Historian Sean McMeekin offers a different perspective on Armistice Day in an L.A. Times op-ed:
It was never quiet on the Eastern Front. Still isn’t
By SEAN MCMEEKIN
NOV 11, 2018 | 3:05 AM
… Something has always been missing from our popular understanding of World War I, however. The armistice signed at Compiègne, France, on Nov. 11, 1918, may have put an end to hostilities between the Great Powers fighting on the Western Front, but it did nothing of the kind on the war’s eastern fronts, where the fighting went on and in many areas intensified. In Western Europe, the post-armistice lesson was that nationalism, taken to its extreme, was deadly. In the East, 1918 brought instead the downfall of empires, the dissolution of borders, and a desperate scramble by fragile emergent nations to survive. …
Ukraine, in particular, suffered horribly. Control of Kiev changed hands 16 times between 1918 and 1921. Charts of mortality rates among Ukrainians show World War I as a period of relative calm; the human wages of war, famine, pestilence and anti-Semitic pogroms then soar upward in 1918-1922, with still greater horrors to come in 1930s and 1940s.
… The radically different experiences of Western and Eastern Europe in the years after 1918 explain much about the continent’s political landscape a century later. In the West, the First World War is well and truly over. Its lesson, even if fully absorbed only after 1945, was Robert Graves’ “Goodbye to All That”: No more nationalism or arms races. Down with borders, tariffs and currency controls. Hello, European Union.
… The dissolution of borders appears, to most Eastern Europeans, not a dream but a reminder of past nightmares.
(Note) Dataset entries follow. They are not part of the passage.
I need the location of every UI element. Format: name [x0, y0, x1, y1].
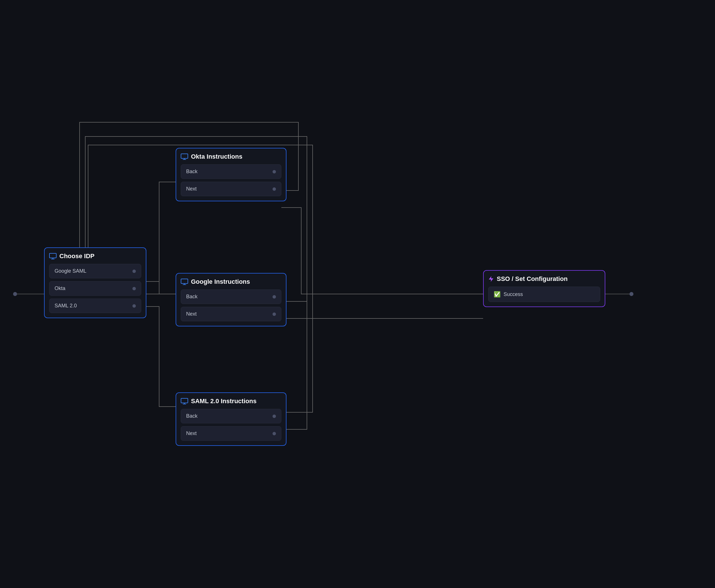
saml2-option[interactable]: SAML 2.0: [49, 298, 141, 313]
okta-back-port: [273, 170, 276, 173]
check-icon: ✅: [494, 291, 501, 298]
saml-instructions-title: SAML 2.0 Instructions: [181, 398, 281, 405]
svg-rect-5: [49, 253, 56, 258]
okta-next-port: [273, 187, 276, 191]
monitor-icon-google: [181, 279, 188, 285]
google-instructions-title: Google Instructions: [181, 278, 281, 286]
choose-idp-title: Choose IDP: [49, 252, 141, 260]
monitor-icon: [49, 253, 57, 259]
google-back-port: [273, 295, 276, 298]
svg-rect-7: [181, 279, 188, 284]
saml-next-button[interactable]: Next: [181, 426, 281, 441]
google-next-port: [273, 313, 276, 316]
choose-idp-node: Choose IDP Google SAML Okta SAML 2.0: [44, 247, 146, 318]
google-saml-port: [132, 270, 136, 273]
google-instructions-node: Google Instructions Back Next: [176, 273, 286, 327]
google-saml-option[interactable]: Google SAML: [49, 264, 141, 278]
okta-back-button[interactable]: Back: [181, 164, 281, 179]
svg-rect-8: [181, 398, 188, 403]
success-badge: ✅ Success: [488, 287, 600, 302]
saml2-port: [132, 304, 136, 308]
sso-output-port: [629, 292, 633, 296]
sso-config-node: SSO / Set Configuration ✅ Success: [483, 270, 605, 307]
bolt-icon: [488, 275, 494, 282]
okta-option[interactable]: Okta: [49, 281, 141, 296]
entry-port: [13, 292, 17, 296]
okta-instructions-node: Okta Instructions Back Next: [176, 148, 286, 201]
svg-rect-6: [181, 154, 188, 159]
monitor-icon-saml: [181, 398, 188, 404]
saml-instructions-node: SAML 2.0 Instructions Back Next: [176, 392, 286, 446]
saml-back-button[interactable]: Back: [181, 409, 281, 423]
okta-port: [132, 287, 136, 290]
okta-instructions-title: Okta Instructions: [181, 153, 281, 160]
okta-next-button[interactable]: Next: [181, 182, 281, 196]
monitor-icon-okta: [181, 153, 188, 160]
google-next-button[interactable]: Next: [181, 307, 281, 321]
saml-back-port: [273, 415, 276, 418]
saml-next-port: [273, 432, 276, 435]
google-back-button[interactable]: Back: [181, 290, 281, 304]
sso-config-title: SSO / Set Configuration: [488, 275, 600, 282]
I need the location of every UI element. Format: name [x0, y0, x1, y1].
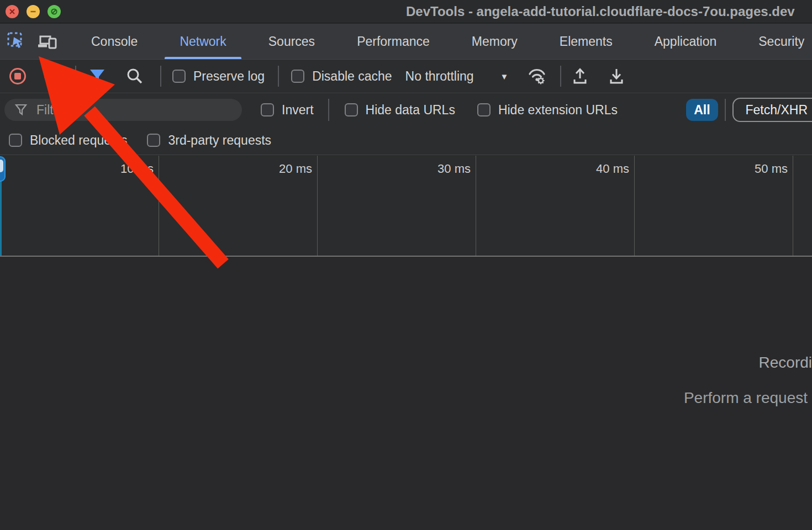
- export-har-icon[interactable]: [604, 64, 629, 88]
- recording-status-text: Recordi: [759, 354, 812, 372]
- funnel-outline-icon: [14, 103, 28, 116]
- network-toolbar: Preserve log Disable cache No throttling…: [0, 60, 812, 93]
- blocked-requests-label: Blocked requests: [30, 133, 127, 148]
- invert-label: Invert: [282, 103, 314, 118]
- hide-extension-urls-label: Hide extension URLs: [498, 103, 618, 118]
- clear-icon[interactable]: [40, 64, 64, 88]
- timeline-divider: [159, 156, 159, 256]
- disable-cache-checkbox[interactable]: [291, 70, 304, 83]
- third-party-requests-label: 3rd-party requests: [168, 133, 271, 148]
- toolbar-separator: [725, 99, 726, 121]
- timeline-drag-handle[interactable]: [0, 156, 6, 182]
- invert-checkbox[interactable]: [261, 103, 274, 116]
- timeline-tick-40ms: 40 ms: [596, 162, 629, 176]
- toolbar-separator: [278, 66, 279, 87]
- network-conditions-icon[interactable]: [525, 64, 549, 88]
- tab-network[interactable]: Network: [160, 24, 245, 59]
- record-button[interactable]: [6, 64, 30, 88]
- filter-funnel-icon[interactable]: [85, 64, 109, 88]
- toolbar-separator: [328, 99, 329, 121]
- window-title: DevTools - angela-add-tutorial.cloudflar…: [406, 4, 795, 19]
- timeline-selection-edge: [0, 181, 2, 256]
- tab-performance[interactable]: Performance: [338, 24, 449, 59]
- timeline-tick-20ms: 20 ms: [279, 162, 312, 176]
- filter-placeholder: Filter: [36, 103, 65, 118]
- timeline-tick-30ms: 30 ms: [437, 162, 471, 176]
- hide-data-urls-checkbox[interactable]: [345, 103, 358, 116]
- chevron-down-icon: ▼: [500, 72, 509, 81]
- tab-sources[interactable]: Sources: [249, 24, 334, 59]
- filter-input[interactable]: Filter: [4, 99, 242, 121]
- timeline-divider: [634, 156, 635, 256]
- network-overview-timeline[interactable]: 10 ms 20 ms 30 ms 40 ms 50 ms: [0, 156, 812, 257]
- throttling-select[interactable]: No throttling ▼: [405, 69, 509, 84]
- inspect-element-icon[interactable]: [7, 29, 27, 54]
- filter-all-button[interactable]: All: [686, 99, 718, 121]
- toolbar-separator: [560, 66, 561, 87]
- tab-security[interactable]: Security: [739, 24, 812, 59]
- blocked-requests-checkbox[interactable]: [9, 134, 22, 147]
- timeline-tick-10ms: 10 ms: [120, 162, 154, 176]
- filter-all-label: All: [694, 103, 710, 118]
- devtools-tabbar: Console Network Sources Performance Memo…: [0, 24, 812, 60]
- tab-elements[interactable]: Elements: [540, 24, 632, 59]
- titlebar: DevTools - angela-add-tutorial.cloudflar…: [0, 0, 812, 23]
- filter-fetch-xhr-button[interactable]: Fetch/XHR: [732, 98, 812, 122]
- tab-memory[interactable]: Memory: [452, 24, 537, 59]
- timeline-divider: [793, 156, 793, 256]
- device-toolbar-icon[interactable]: [36, 29, 57, 54]
- search-icon[interactable]: [123, 64, 147, 88]
- toolbar-separator: [160, 66, 161, 87]
- requests-panel-empty: Recordi Perform a request: [0, 258, 812, 530]
- minimize-icon[interactable]: [27, 5, 40, 18]
- timeline-divider: [476, 156, 476, 256]
- devtools-window: DevTools - angela-add-tutorial.cloudflar…: [0, 0, 812, 530]
- disable-cache-label: Disable cache: [312, 69, 392, 84]
- hide-extension-urls-checkbox[interactable]: [477, 103, 491, 116]
- traffic-lights: [6, 5, 61, 18]
- timeline-divider: [317, 156, 318, 256]
- timeline-tick-50ms: 50 ms: [755, 162, 788, 176]
- zoom-icon[interactable]: [48, 5, 61, 18]
- filter-fetch-xhr-label: Fetch/XHR: [746, 103, 808, 118]
- hide-data-urls-label: Hide data URLs: [366, 103, 455, 118]
- tab-console[interactable]: Console: [72, 24, 157, 59]
- preserve-log-checkbox[interactable]: [172, 70, 186, 83]
- import-har-icon[interactable]: [568, 64, 592, 88]
- third-party-requests-checkbox[interactable]: [147, 134, 160, 147]
- tab-application[interactable]: Application: [635, 24, 736, 59]
- timeline-drag-handle-grip: [0, 160, 3, 172]
- panel-tabs: Console Network Sources Performance Memo…: [72, 24, 812, 59]
- filter-row: Filter Invert Hide data URLs Hide extens…: [0, 94, 812, 126]
- close-icon[interactable]: [6, 5, 19, 18]
- throttling-value: No throttling: [405, 69, 474, 84]
- filter-row-2: Blocked requests 3rd-party requests: [0, 126, 812, 155]
- toolbar-separator: [75, 66, 76, 87]
- perform-request-hint-text: Perform a request: [684, 389, 808, 407]
- preserve-log-label: Preserve log: [193, 69, 265, 84]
The tragic, pessimistic view of the world propagated by Eastern European nationalists, and their thus-far less successful counterparts in Western Europe and the United States, may not be as inspiring as the “goodbye to all that” post-nationalist cosmopolitanism favored by elites in Brussels and Washington. It is, however, a worldview rooted in hard historical lessons that we would be wise to heed.
Sean McMeekin, a professor of European history at Bard College, is the author of “The Russian Revolution: A New History” and “The Ottoman Endgame.”